▶ Problem to solve:
Each line from the one that has "talentierten und anerkannten" through the end of the entries below must be written out exactly; leave out all other lines.

▶ Record set:
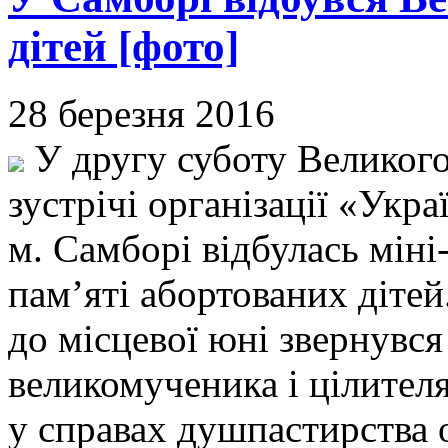
дітей [фото]
28 березня 2016
У другу суботу Великого 
зустрічі організації «Укр
м. Самборі відбулась мін
пам’яті абортованих дітей
до місцевої юні звернувся
великомученика і цілителя
у справах душпастирства 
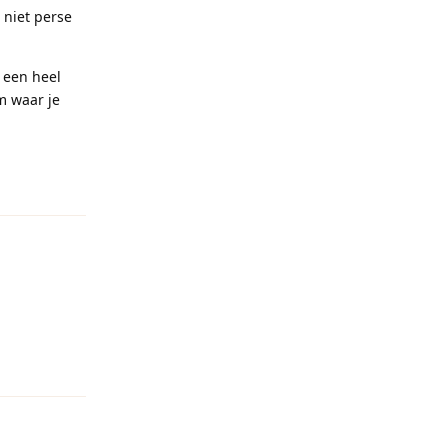
 niet perse
r een heel
m waar je
Reageren
Reageren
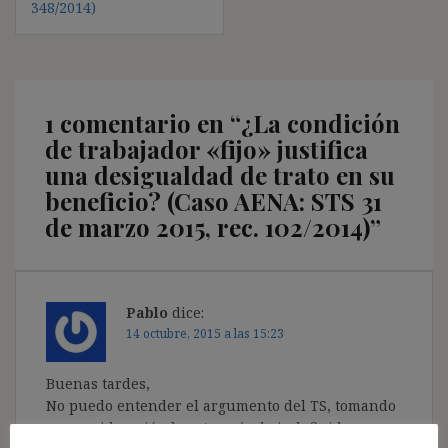
348/2014)
1 comentario en “
¿La condición
de trabajador «fijo» justifica
una desigualdad de trato en su
beneficio? (Caso AENA: STS 31
de marzo 2015, rec. 102/2014)
”
Pablo
dice:
14 octubre, 2015 a las 15:23
Buenas tardes,
No puedo entender el argumento del TS, tomando
en consideración la categoría de indefinidos no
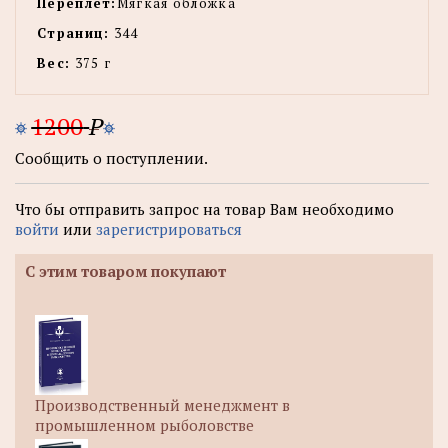
Переплет:
Мягкая обложка
Страниц:
344
Вес:
375 г
1200
P
Сообщить о поступлении.
Что бы отправить запрос на товар Вам необходимо
войти
или
зарегистрироваться
С этим товаром покупают
Производственный менеджмент в
промышленном рыболовстве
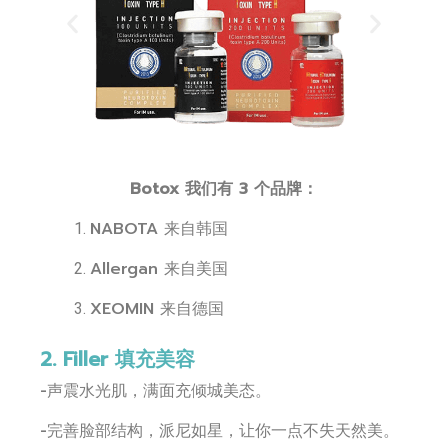
Botox 我们有 3 个品牌：
NABOTA 来自韩国
Allergan 来自美国
XEOMIN 来自德国
2. Filler 填充美容
-声震水光肌，满面充倾城美态。
-完善脸部结构，派尼如星，让你一点不失天然美。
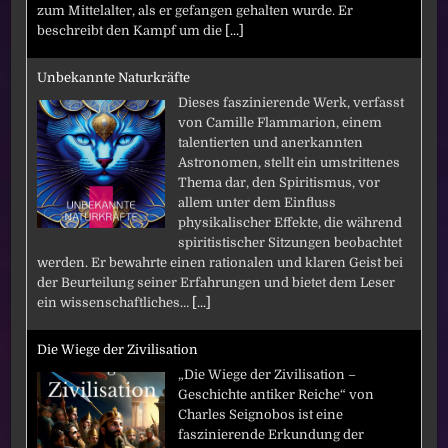
zum Mittelalter, als er gefangen gehalten wurde. Er
beschreibt den Kampf um die
[...]
Unbekannte Naturkräfte
Dieses faszinierende Werk, verfasst
von Camille Flammarion, einem
talentierten und anerkannten
Astronomen, stellt ein umstrittenes
Thema dar, den Spiritismus, vor
allem unter dem Einfluss
physikalischer Effekte, die während
spiritistischer Sitzungen beobachtet
werden. Er bewahrte einen rationalen und klaren Geist bei
der Beurteilung seiner Erfahrungen und bietet dem Leser
ein wissenschaftliches…
[...]
Die Wiege der Zivilisation
„Die Wiege der Zivilisation –
Geschichte antiker Reiche“ von
Charles Seignobos ist eine
faszinierende Erkundung der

▶ Exercise result:
talentierten und anerkannten
Astronomen, stellt ein umstrittenes
Thema dar, den Spiritismus, vor
allem unter dem Einfluss
physikalischer Effekte, die während
spiritistischer Sitzungen beobachtet
werden. Er bewahrte einen rationalen und klaren Geist bei
der Beurteilung seiner Erfahrungen und bietet dem Leser
ein wissenschaftliches…
[...]
Die Wiege der Zivilisation
„Die Wiege der Zivilisation –
Geschichte antiker Reiche“ von
Charles Seignobos ist eine
faszinierende Erkundung der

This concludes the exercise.